Enzymes of unknown function selected for study by the EFI are referred to as “targets” and are used to develop, test, and revise the integrated sequence/structure-based strategy being developed for functional assignment.
In the first stage of target selection, the Superfamily/Genome Core collects sequences for each superfamily in the Structure Function Linkage Database (SFLD). The Babbitt Laboratory created the SFLD with the resources and aid of the UCSF Resource for Biocomputing, Visualization, and Informatics (RBVI). The SFLD serves as an analysis and archive site for functionally diverse superfamilies and provides members of the EFI with access to highly curated and explicit sequence and genome context information. The Superfamily/Genome Core also generates sequence similarity networks for visualization of the sequence relationships within each superfamily. These networks are viewed on the platform Cytoscape which offers the advantage over traditional phylogenic trees that large sequence sets can be analyzed and visualized more easily. Using these bioinformatic analyses, divergent families are identified which allow exploration of diverse sequence and, therefore, function space within each superfamily.
Using this information, the Bridging Projects together with the Computation Core select targets that will provide the test cases for developing the strategies for in silico ligand docking. The selection process takes advantage of the expertise of the Bridging Project by providing insights into possible functions based on known chemistry, identity of active site functional groups, and composition of specificity-determining residues, motifs, or structures.
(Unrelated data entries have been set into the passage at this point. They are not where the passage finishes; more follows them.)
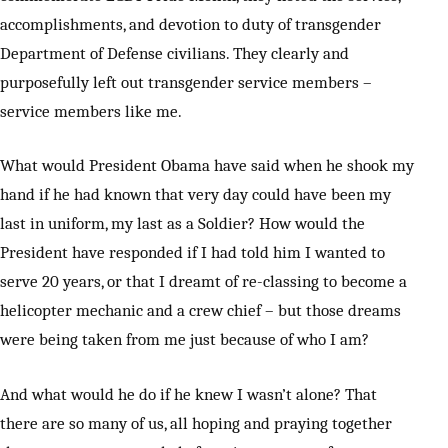
accomplishments, and devotion to duty of transgender
Department of Defense civilians. They clearly and
purposefully left out transgender service members –
service members like me.
What would President Obama have said when he shook my
hand if he had known that very day could have been my
last in uniform, my last as a Soldier? How would the
President have responded if I had told him I wanted to
serve 20 years, or that I dreamt of re-classing to become a
helicopter mechanic and a crew chief – but those dreams
were being taken from me just because of who I am?
And what would he do if he knew I wasn’t alone? That
there are so many of us, all hoping and praying together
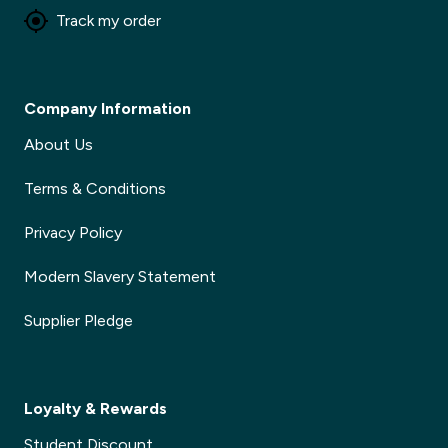
Track my order
Company Information
About Us
Terms & Conditions
Privacy Policy
Modern Slavery Statement
Supplier Pledge
Loyalty & Rewards
Student Discount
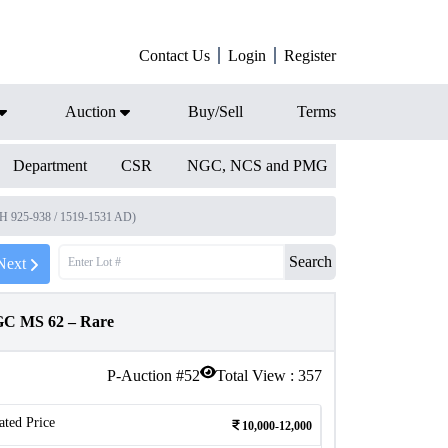
Contact Us
Login
Register
Auction
Buy/Sell
Terms
Department
CSR
NGC, NCS and PMG
AH 925-938 / 1519-1531 AD)
Search
Next
NGC MS 62 – Rare
P-Auction #
52
Total View :
357
ated Price
10,000-12,000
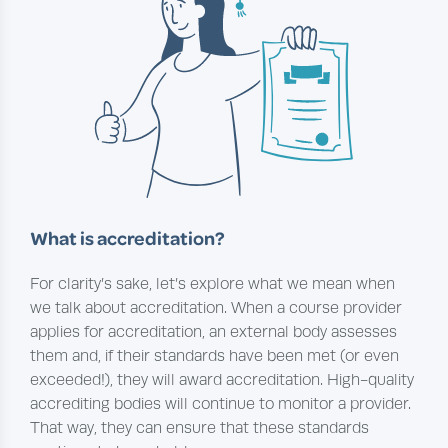
What is accreditation?
For clarity’s sake, let’s explore what we mean when
we talk about accreditation. When a course provider
applies for accreditation, an external body assesses
them and, if their standards have been met (or even
exceeded!), they will award accreditation. High-quality
accrediting bodies will continue to monitor a provider.
That way, they can ensure that these standards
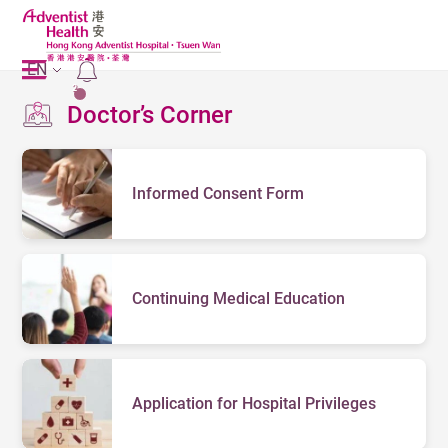
EN
2
Doctor’s Corner
Informed Consent Form
Continuing Medical Education
Application for Hospital Privileges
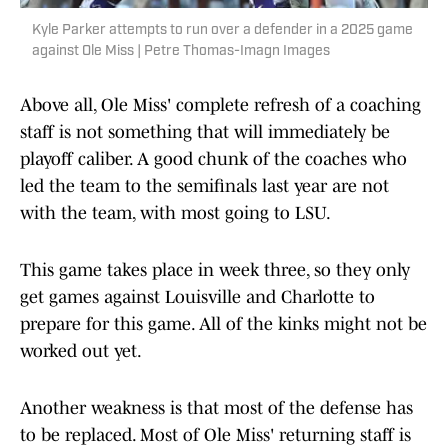
Kyle Parker attempts to run over a defender in a 2025 game
against Ole Miss | Petre Thomas-Imagn Images
Above all, Ole Miss' complete refresh of a coaching
staff is not something that will immediately be
playoff caliber. A good chunk of the coaches who
led the team to the semifinals last year are not
with the team, with most going to LSU.
This game takes place in week three, so they only
get games against Louisville and Charlotte to
prepare for this game. All of the kinks might not be
worked out yet.
Another weakness is that most of the defense has
to be replaced. Most of Ole Miss' returning staff is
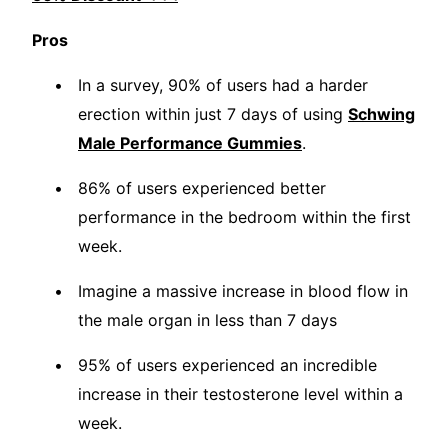
Pros
In a survey, 90% of users had a harder
erection within just 7 days of using
Schwing
Male Performance Gummies
.
86% of users experienced better
performance in the bedroom within the first
week.
Imagine a massive increase in blood flow in
the male organ in less than 7 days
95% of users experienced an incredible
increase in their testosterone level within a
week.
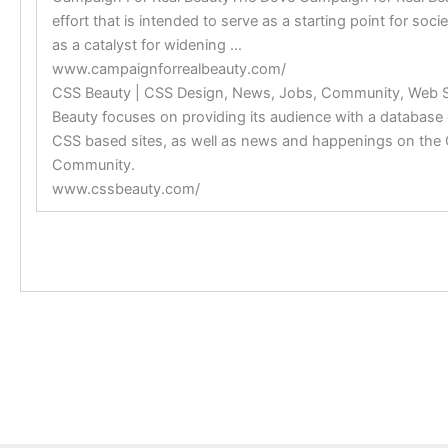
effort that is intended to serve as a starting point for soc
as a catalyst for widening …
www.campaignforrealbeauty.com/
CSS Beauty | CSS Design, News, Jobs, Community, Web
Beauty focuses on providing its audience with a database 
CSS based sites, as well as news and happenings on the
Community.
www.cssbeauty.com/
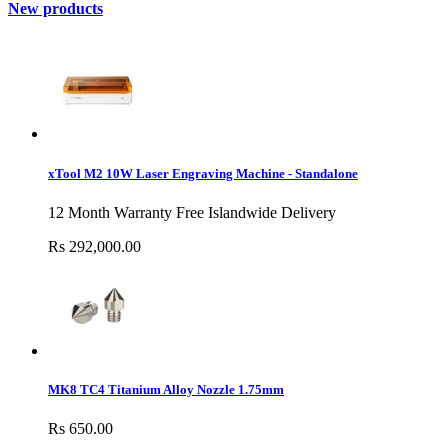
New products
xTool M2 10W Laser Engraving Machine - Standalone
12 Month Warranty Free Islandwide Delivery
Rs 292,000.00
MK8 TC4 Titanium Alloy Nozzle 1.75mm
Rs 650.00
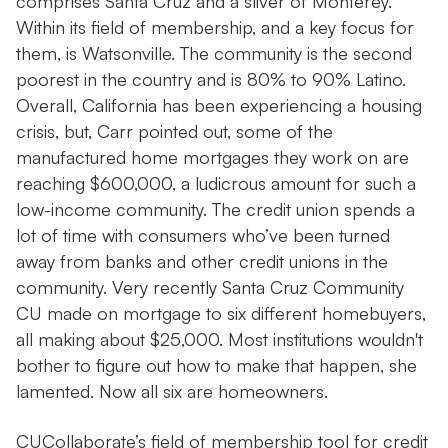
comprises Santa Cruz and a sliver of Monterey.
Within its field of membership, and a key focus for
them, is Watsonville. The community is the second
poorest in the country and is 80% to 90% Latino.
Overall, California has been experiencing a housing
crisis, but, Carr pointed out, some of the
manufactured home mortgages they work on are
reaching $600,000, a ludicrous amount for such a
low-income community. The credit union spends a
lot of time with consumers who’ve been turned
away from banks and other credit unions in the
community. Very recently Santa Cruz Community
CU made on mortgage to six different homebuyers,
all making about $25,000. Most institutions wouldn't
bother to figure out how to make that happen, she
lamented. Now all six are homeowners.
CUCollaborate’s field of membership tool for credit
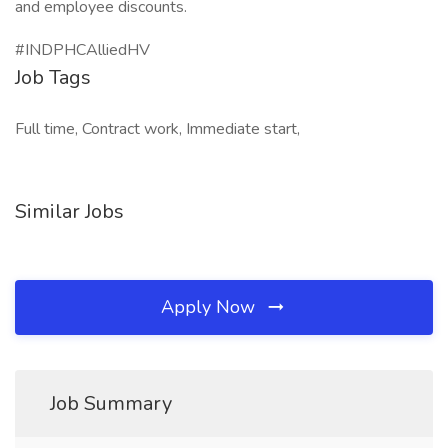
and employee discounts.
#INDPHCAlliedHV
Job Tags
Full time, Contract work, Immediate start,
Similar Jobs
Apply Now
Job Summary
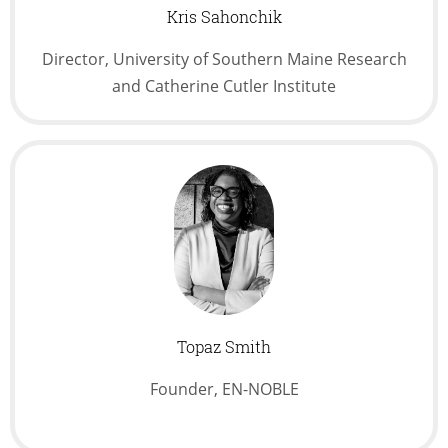
Kris Sahonchik
Director, University of Southern Maine Research
and Catherine Cutler Institute
Topaz Smith
Founder, EN-NOBLE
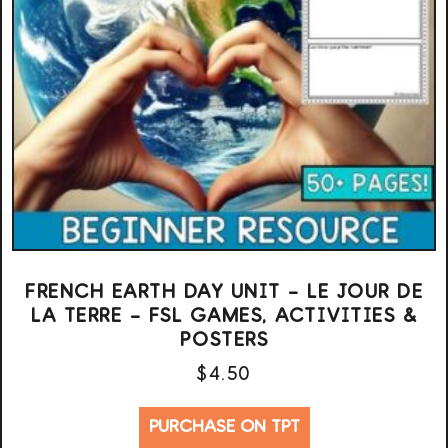
FRENCH EARTH DAY UNIT – LE JOUR DE
LA TERRE – FSL GAMES, ACTIVITIES &
POSTERS
$
4.50
PURCHASE ON TPT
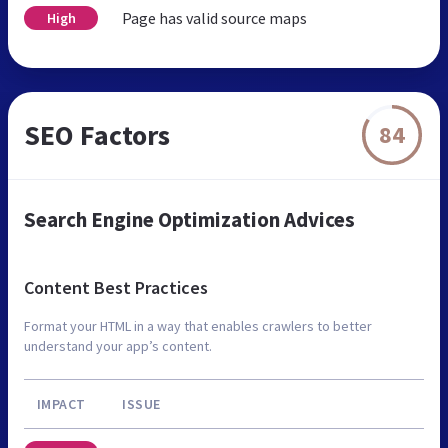
Page has valid source maps
High
SEO Factors
84
Search Engine Optimization Advices
Content Best Practices
Format your HTML in a way that enables crawlers to better
understand your app’s content.
IMPACT
ISSUE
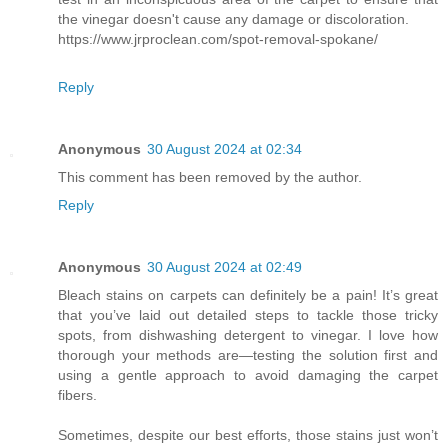
the vinegar doesn't cause any damage or discoloration.
https://www.jrproclean.com/spot-removal-spokane/
Reply
Anonymous
30 August 2024 at 02:34
This comment has been removed by the author.
Reply
Anonymous
30 August 2024 at 02:49
Bleach stains on carpets can definitely be a pain! It’s great
that you’ve laid out detailed steps to tackle those tricky
spots, from dishwashing detergent to vinegar. I love how
thorough your methods are—testing the solution first and
using a gentle approach to avoid damaging the carpet
fibers.
Sometimes, despite our best efforts, those stains just won’t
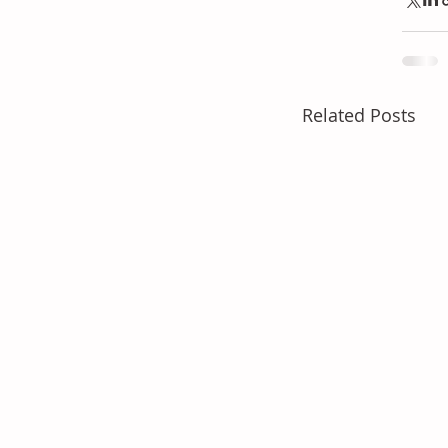
Related Posts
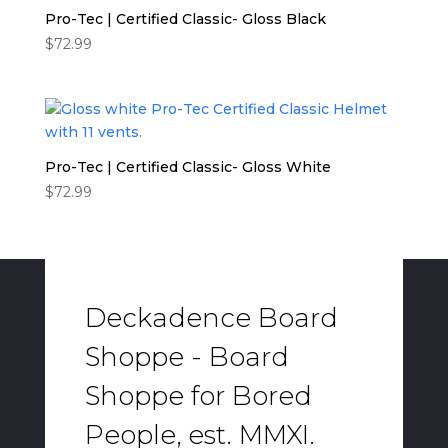
Pro-Tec | Certified Classic- Gloss Black
$
72.99
Pro-Tec | Certified Classic- Gloss White
$
72.99
Deckadence Board
Shoppe - Board
Shoppe for Bored
People, est. MMXI.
The selected targets are placed into the EFI’s Protein Core and Structure Core “pipeline” so that protein samples can be provided to the Bridging Projects for testing the substrate specificity predictions made by the Computation Core and to the Structure Core for determination of structures that provide templates for in silico ligand docking as well as allow verification of the structure‑based predictions of substrate specificity. Priority is given enzymes in genetically tractable organisms as identified by the Microbiology Core, thereby allowing genetic, phenotypic, and metabolomic approaches for establishing in vivo function.
Several criteria are used to direct target selection:
Specificity Boundaries: As sequence diverges within a superfamily, the substrate specificity (function) changes. An important test of substrate specificity predictions by the Computation Core is whether changes in the substrate specificity of homologous enzymes can be predicted.
Sequence/Function Diversity: Sequence similarity networks allow facile identification of divergent families that have not been experimentally or structurally characterized, and such divergent families likely will have new substrate specificities. An important test of the Computation Core’s algorithms is whether novel specificities can be predicted for targets selected from divergent families.
Structures with No Functions (SNFs): The goal of the Protein Structure Initiative (PSI‑1 and PSI‑2) was to explore sequence space in order to define “fold space.” To meet that goal, structures were determined for many functionally uncharacterized enzymes. A challenge is to “rescue” these targets by testing Computation Core generated predictions of substrate specificities.
Operon‑Encoded Proteins: Many bacterial enzymes (the primary focus of the EFI) are localized in operons that encode metabolic pathways. Because enzymes in a pathway will bind structurally related metabolites, in silico ligand docking by the Computation Core to all of the enzymes in a pathway is expected to facilitate identification of the pathway and, therefore, the substrate specificity for the target.
Chemoenzymatic Reagent: In response to the predictions made by the Computation Core, the Bridging Projects undertake the preparation of possible substrates. Many of these are most efficiently prepared enzymatically with, for example, kinases, dehydrogenases, and/or aldolases. As these enzymes are needed, they are added to the protein production pipeline.